The brook from which the bungalow took its name was a sizable stream some four or five feet wide and fairly deep, murmuring and rippling by, full of trailing weeds and darting minnows. It ran along the edge of the meadow beside the lane, through a culvert in the Brookside garden, and reappeared at the other side of the Hayford road.

George Pickthorn was sixty-seven years old. He was not a native of Longmead but had lived in Cannonbridge until he retired five years ago from his job as a storekeeper for a firm of electrical wholesalers in the town. He and his wife had many plans for the years ahead. They had never had any children; this was always a grief to them but the marriage was otherwise happy and contented.

Then quite suddenly, without warning, his wife died. He went up one morning with her cup of tea and found she was still not awake. She never did wake up. The hæmorrhage of some microscopic blood vessel in her brain, the doctor said; it would have been quite peaceful.

That was four years ago. It took him some time to recover to any extent at all from the shock, the days slipped by in a grey dream.

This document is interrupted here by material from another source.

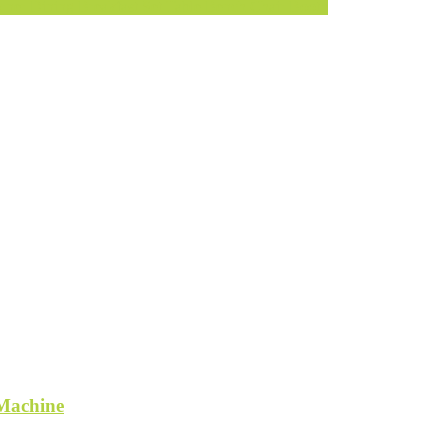
ner Dining Breakfast Set Table Bench Chair Booth
 Machine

Then one morning several weeks later when George opened his eyes, an intention sprang fully formed into his brain; he would leave Cannonbridge and go to live in the country.

As soon as he saw Brookside he knew the bungalow would suit him. ‘You’re quite sure?’ the agent said; imagining the screeches and caterwauling drifting over from the school, the brickbats and thievings, the general uproar. But George had made up his mind.

Now, on this glorious summer day he was deadheading the roses when the bell rang at the end of afternoon school. The two little girls from Mayfield Cottages stopped as usual to chat to him. Pretty little girls, ten, rising eleven. Jill Bryant with her wide smile and long blonde hair tied back with blue ribbon, and her inseparable friend, Heather Abell from the cottage next door, with her gentle look, soft brown eyes in a heart-shaped face, short black hair cut in a fringe. They were both in the top class, taught by Mr Lloyd.

‘My Dad’s going to bring me home a kitten soon,’ Jill told Mr Pickthorn. Her father worked at Mayfield Farm and Mrs Slater, the farmer’s wife, had promised him the pick of the latest litter.

‘My mother won’t let me have a kitten,’ Heather said with stoic acceptance. She was the only child of a widow and accustomed to a certain amount of domestic austerity. He father had worked at the farm until his death a few years ago and her mother still did occasional domestic work in the farmhouse, as well as helping with fruit-picking in the season.

The cottage the Abells lived in was tied, and in the ordinary way Mrs Abell would have had to vacate it when her husband died. But Mrs Slater thought this a harsh practice and pressed her husband to find some alternative. After careful thought Oswald Slater decided that as a replacement for Abell he would in future engage a single man, who could be accommodated in the farm­house. This would allow Abell’s widow and daughter – Heather was at that time five years old – together with Mrs Abell’s mother, who lived with them, to stay on in the cottage.

The arrangement worked well. The man who replaced Abell was a quiet, middle-aged bachelor. He stayed a good four years at Mayfield and gave excellent service; his presence in the farm household was never obtrusive. He left when one of his nephews bought a smallholding twenty miles from Longmead and asked him to go into partnership. Slater had taken on a younger man as his successor.